If you’ve battled your way through any of the earlier LEGO games then there’s little doubt you’ll know exactly what’s expected here. In short, a series of familiar characters are remodelled out of LEGO and thrust into an accessible mix of action and puzzle solving. It worked for Star Wars, it worked for Indiana Jones and now, once again, it works for LEGO Batman.
Unlike the previous games, though, LEGO Batman doesn’t wrap its narrative around a film story, instead making up some bumph about lots of villains escaping from Arkham Asylum. From there the game splits into a series of levels that first see you tracking down and defeating some of Batman’s nemeses (including many you’ve heard of and some you may not have done), and then ultimately turning the tables and taking the role of them too.
As usual, you play and flip between an assortment of characters and the controls are easy to pick up. Whether jumping between platforms, activating special weapons or functions or simply fighting away, there’s little to learn but plenty to enjoy.
LEGO Batman does, however, have tricks of its own. For instance, Batman comes armed with a grappling hook to swing up to higher ledges and a slightly fiddly batarang to knock out distant objects and foes. Furthermore, the vehicle count is up and there’s an assortment of suits to discover and wear that bring you special added powers.
So, for instance, Robin may get himself some metal boots so that he can walk vertically along metallic surfaces, or Batman may get the ability to glide and thus cover large gaps that would otherwise be unbridgeable. Again, all good fun.
For all this, however, the game mechanic soon falls into the same pattern, with the same highs and lows. It’s frustrating, for instance, that the camera angle still makes some platform jumps a lot trickier than you’d expect them to be, and the puzzles, while generally quite good fun and not too taxing, sometimes are a little irritating (often a case of exploring and looking for a glimmer of a visual clue, rather than puzzling much out).
LEGO Batman also hits you with Danny Elfman’s terrific music from the 1989 Batman movie, on loop. This is all well and good until you’ve heard it for the umpteenth time. Then it’s not so well and good at all.

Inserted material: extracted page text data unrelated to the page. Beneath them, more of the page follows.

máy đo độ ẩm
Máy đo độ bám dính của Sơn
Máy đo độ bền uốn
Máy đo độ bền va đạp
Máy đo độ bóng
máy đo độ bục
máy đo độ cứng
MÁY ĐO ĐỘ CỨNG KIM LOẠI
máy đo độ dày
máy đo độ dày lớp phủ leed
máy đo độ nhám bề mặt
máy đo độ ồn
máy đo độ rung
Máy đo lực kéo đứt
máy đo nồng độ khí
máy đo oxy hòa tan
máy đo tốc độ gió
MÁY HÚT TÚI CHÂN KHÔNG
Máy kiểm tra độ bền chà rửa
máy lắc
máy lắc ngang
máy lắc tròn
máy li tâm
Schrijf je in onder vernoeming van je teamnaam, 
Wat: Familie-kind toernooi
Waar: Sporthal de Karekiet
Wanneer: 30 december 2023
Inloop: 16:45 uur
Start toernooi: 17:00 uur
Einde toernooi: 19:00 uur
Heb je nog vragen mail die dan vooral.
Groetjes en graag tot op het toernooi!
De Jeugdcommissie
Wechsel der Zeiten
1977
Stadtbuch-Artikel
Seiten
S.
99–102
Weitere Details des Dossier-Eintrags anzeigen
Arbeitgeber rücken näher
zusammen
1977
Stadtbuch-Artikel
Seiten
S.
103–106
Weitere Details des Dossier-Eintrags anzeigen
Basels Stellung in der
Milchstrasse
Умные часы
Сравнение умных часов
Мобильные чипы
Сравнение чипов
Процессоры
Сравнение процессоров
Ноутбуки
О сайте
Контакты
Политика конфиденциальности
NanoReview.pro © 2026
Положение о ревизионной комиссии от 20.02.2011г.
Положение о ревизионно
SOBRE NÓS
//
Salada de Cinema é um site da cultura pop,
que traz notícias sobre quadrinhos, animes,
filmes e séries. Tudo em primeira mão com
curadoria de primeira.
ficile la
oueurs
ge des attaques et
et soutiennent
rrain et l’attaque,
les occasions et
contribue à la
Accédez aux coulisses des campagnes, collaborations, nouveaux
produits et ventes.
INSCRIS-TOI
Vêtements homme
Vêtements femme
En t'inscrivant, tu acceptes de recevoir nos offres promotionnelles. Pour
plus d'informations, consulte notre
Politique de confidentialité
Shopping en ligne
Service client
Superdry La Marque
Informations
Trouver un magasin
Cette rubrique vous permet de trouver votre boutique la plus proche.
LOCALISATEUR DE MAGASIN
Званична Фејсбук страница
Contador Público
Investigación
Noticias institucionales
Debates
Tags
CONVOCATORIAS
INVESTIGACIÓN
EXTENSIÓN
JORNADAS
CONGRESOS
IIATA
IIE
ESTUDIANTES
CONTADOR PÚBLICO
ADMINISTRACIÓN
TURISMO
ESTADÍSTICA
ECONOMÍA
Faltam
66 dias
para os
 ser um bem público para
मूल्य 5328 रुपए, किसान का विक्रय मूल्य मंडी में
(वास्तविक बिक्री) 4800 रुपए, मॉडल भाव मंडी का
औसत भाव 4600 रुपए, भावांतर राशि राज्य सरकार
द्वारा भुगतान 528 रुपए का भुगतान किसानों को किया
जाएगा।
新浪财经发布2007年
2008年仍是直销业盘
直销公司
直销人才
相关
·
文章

On the bright side, LEGO Batman is more good than bad, the game is really good fun to play and the LEGO recreations of the assorted characters are a hoot. In multiplayer it’s even better and it’s genuinely a game that can be enjoyed by pretty much all of the family.
While it might be nice next time around if they could shake up one or two of the conventions a bit – for instance, we know that a smooth floor means we can shunt a box along, and a big glow somewhere is always a clue – it’s hard to grumble at a game that keeps its tongue so firmly in its cheek and is mighty good fun to play. And the cut scenes are just brilliant.